DESCRIPTION (provided by applicant): Adipose tissue plays an important role in energy homeostasis by storing dietary energy in the form of triglyceride and releasing free fatty acids through hydrolysis of triglycerides in times of metabolic need. The study of adipocyte differentiation is becoming increasingly important given the role of adipose tissue in the pathogenesis of metabolic diseases such as obesity, insulin resistance, and cardiovascular diseases. Mammals have distinct specialized types of adipose tissue: white adipose tissue (WAT) and brown adipose tissue (BAT). WAT stores energy whereas BAT is specialized to dissipate stored chemical energy in the form of heat and may have anti-obesity function. Recent studies have revealed an inherent plasticity of WAT to exhibit genetic and physiological features of BAT upon exposure to cold, ?-adrenergic agonists, or thiazolidinediones. The center of this phenotypic switch is peroxisome proliferator- activated receptor gamma (PPAR?), a master transcriptional regulator of both WAT and BAT differentiation. PPAR? is required for terminal adipocyte differentiation, as mice deficient for this nuclear receptor lack both WAT and BAT. The mechanism by which PPAR? directs adipose subtype-specific gene expression programs is still unclear. We recently discovered TLE3 as a dual-function WAT-specific PPAR? coregulator that forms both active and repressive transcriptional complexes to respectively drive WAT and suppress BAT differentiation. Moreover, our unpublished preliminary ChIP-Seq and RNA-Seq data show that i) genome-wide TLE3 binding correlates with both PPAR? enrichment on adipogenic regulatory sites and the regulation of adipose subtype-specific gene expression and ii) TLE3 binding is enriched in DNA regions containing several different pro-adipogenic transcription factor motifs. In this proposal we aim to determine the role of PPAR?:TLE3 axis in the nucleation of transcription factors and epigenetic modifications for WAT- and BAT-specific gene expression. We will also examine the consequence of TLE3 ablation on global adipocyte gene expression and PPAR? occupancy on gene promoter/enhancers. Overall, the concepts and methodologies used in this proposal will highlight the intricate balance between transcriptional programs and adipose-specific phenotype that may facilitate therapeutic manipulation of energy expenditure in patients with obesity and metabolic disorders.
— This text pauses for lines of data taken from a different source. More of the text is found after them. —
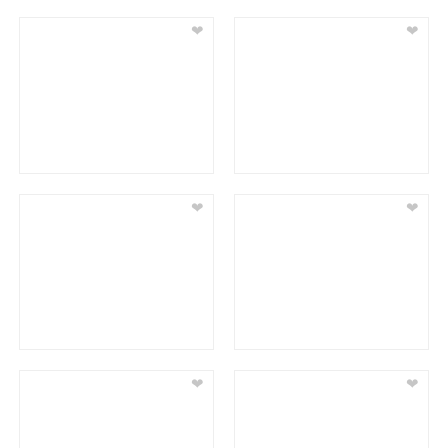
❤
❤
❤
❤
❤
❤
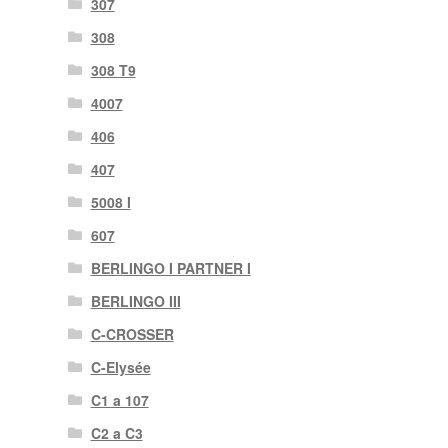
307
308
308 T9
4007
406
407
5008 I
607
BERLINGO I PARTNER I
BERLINGO III
C-CROSSER
C-Elysée
C1 a 107
C2 a C3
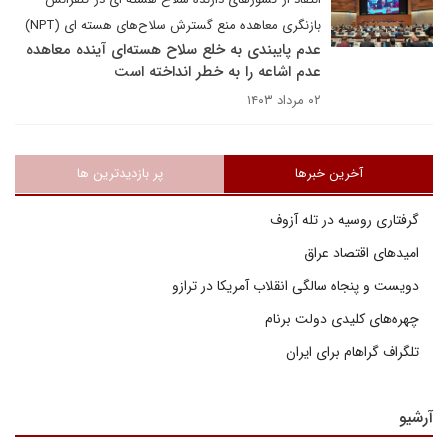
بازنگری معاهده منع گسترش سلاح‌های هسته ای (NPT)
عدم پایبندی به خلع سلاح هسته‌ای آینده معاهده
عدم اشاعه را به خطر انداخته است
۰۲ مرداد ۱۴۰۳
آخرین خبرها
پر بازدیدترین ها
گرفتاری روسیه در تله آزوف
امیدهای اقتصاد عراق
دویست و پنجاه سالگی انقلاب آمریکا در ترازو
چهره‌های کلیدی دولت برنام
تلگراف گراهام برای ایران
آرشیو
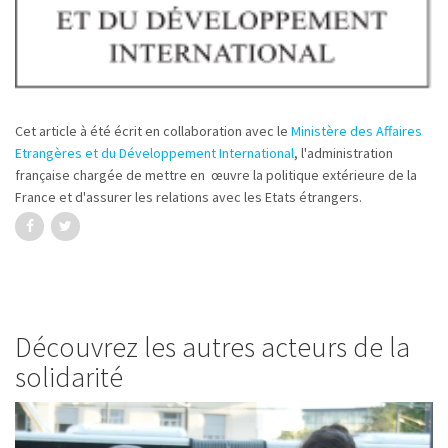
Cet article à été écrit en collaboration avec le
Ministère des Affaires
Etrangères et du Développement International
, l'administration
française chargée de mettre en œuvre la politique extérieure de la
France et d'assurer les relations avec les Etats étrangers.
Découvrez les autres acteurs de la
solidarité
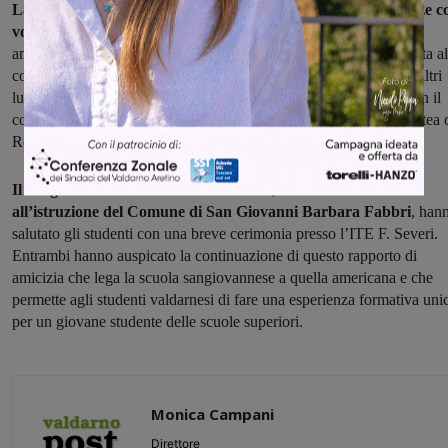
La partenza del gruppo della scuola sangiovannese da Firenze c
volo Swiss Air
e prevede, oltre alla conoscenza della scuola
americana, la visita delle città di New York, Washington (con visita al
congresso americano), Rochester, delle cascate del Niagara, e di altri
luoghi dello Stato di New York, incontri con l’On. Tom Reed, con il
console italiano Mario Daniele e con il Vice Presidente della Contea 
Rochester Anthony Daniele.
Il dirigente scolastico Lorenzo Pierazzi, insieme all’assessore
all’istruzione del Comune di San Giovanni Barbara Fabbri
, han
salutato gli studenti con una breve cerimonia presso l’ITE F. Severi.
Entrambi hanno auspicato la continuazione di questo rapporto di
amicizia che lega la scuola sangiovannese a quella americana e che
permette agli studenti valdarnesi di fare una esperienza formativa uni
per un giovane studente delle scuole superiori.
Monica Campani
Direttore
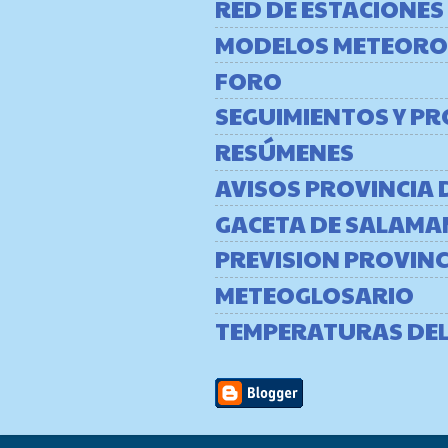
RED DE ESTACIONES
MODELOS METEORO
FORO
SEGUIMIENTOS Y P
RESÚMENES
AVISOS PROVINCIA
GACETA DE SALAMA
PREVISION PROVIN
METEOGLOSARIO
TEMPERATURAS DE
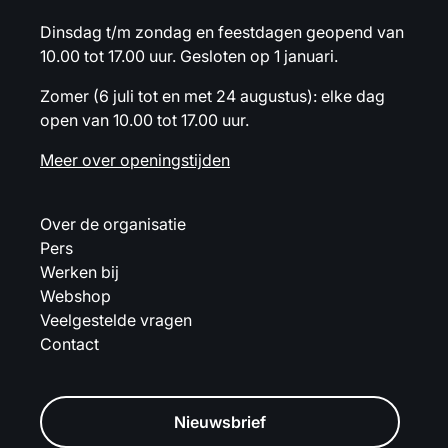
Dinsdag t/m zondag en feestdagen geopend van
10.00 tot 17.00 uur. Gesloten op 1 januari.
Zomer (6 juli tot en met 24 augustus): elke dag
open van 10.00 tot 17.00 uur.
Meer over openingstijden
Over de organisatie
Pers
Werken bij
Webshop
Veelgestelde vragen
Contact
Nieuwsbrief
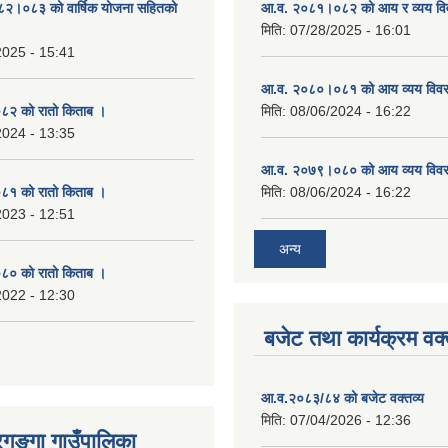
०८२।०८३ को वार्षिक योजना सहितको
आ.व. २०८१।०८२ को आय र व्यय व
मिति:
07/28/2025 - 16:01
2025 - 15:41
आ.व. २०८०।०८१ को आय व्यय विव
२ को रातो किताब ।
मिति:
08/06/2024 - 16:22
2024 - 13:35
आ.व. २०७९।०८० को आय व्यय विव
१ को रातो किताब ।
मिति:
08/06/2024 - 16:22
2023 - 12:51
अन्य
० को रातो किताब ।
2022 - 12:30
बजेट तथा कार्यक्रम वक्
आ.व.२०८३/८४ को बजेट वक्तव्य
मिति:
07/04/2026 - 12:36
रगङ्गा गाउँपालिका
描述（由申请人提供）：脂肪组织通过在代谢需求时以甘油三酸酯的形式储存饮食能量，并通过甘油三酸酯的水解来释放游离脂肪酸，在能量稳态中起重要作用。鉴于脂肪组织在肥胖，胰岛素抵抗和心血管疾病等代谢疾病的发病机理中的作用，脂肪细胞分化的研究变得越来越重要。哺乳动物具有独特的专门类型的脂肪组织：白色脂肪组织（WAT）和棕色脂肪组织（BAT）。 WAT存储能量，而BAT专门以热的形式耗散储存的化学能，并且可能具有抗肥胖功能。最近的研究表明，在暴露于冷，肾上腺素能激动剂或噻唑烷二酮时，WAT具有固有的WAT可塑性。该表型开关的中心是过氧化物酶体增殖物激活的受体伽马（PPAR？），这是WAT和BAT分化的主转录调节剂。 ppar？对于末端脂肪细胞分化所必需的，因为缺乏该核受体的小鼠缺乏WAT和BAT。哪种PPAR的机制？直接脂肪亚型特异性基因表达程序尚不清楚。我们最近发现TLE3是双功能特异性PPAR吗？形成活跃和抑制转录复合物以分别驱动WAT并抑制蝙蝠分化的核心测量器。此外，我们未发表的初步chip-seq和RNA-seq数据表明，i）全基因组TLE3结合与两个PPAR相关？对成脂调节位点的富集以及脂肪亚型特异性基因表达和II）TLE3结合富集在包含几种不同促脂化转录因子基序的DNA区域。在此提案中，我们旨在确定PPAR？：TLE3轴在转录因子的成核和WAT和BAT特异性基因表达的表观遗传修饰中的作用。我们还将研究TLE3消融对全局脂肪细胞基因表达和PPAR的后果吗？基因启动子/增强子的占用率。总体而言，该提案中使用的概念和方法将突出转录程序和脂肪特异性表型之间的复杂平衡，这些平衡可能有助于肥胖和代谢性疾病患者的能量消耗。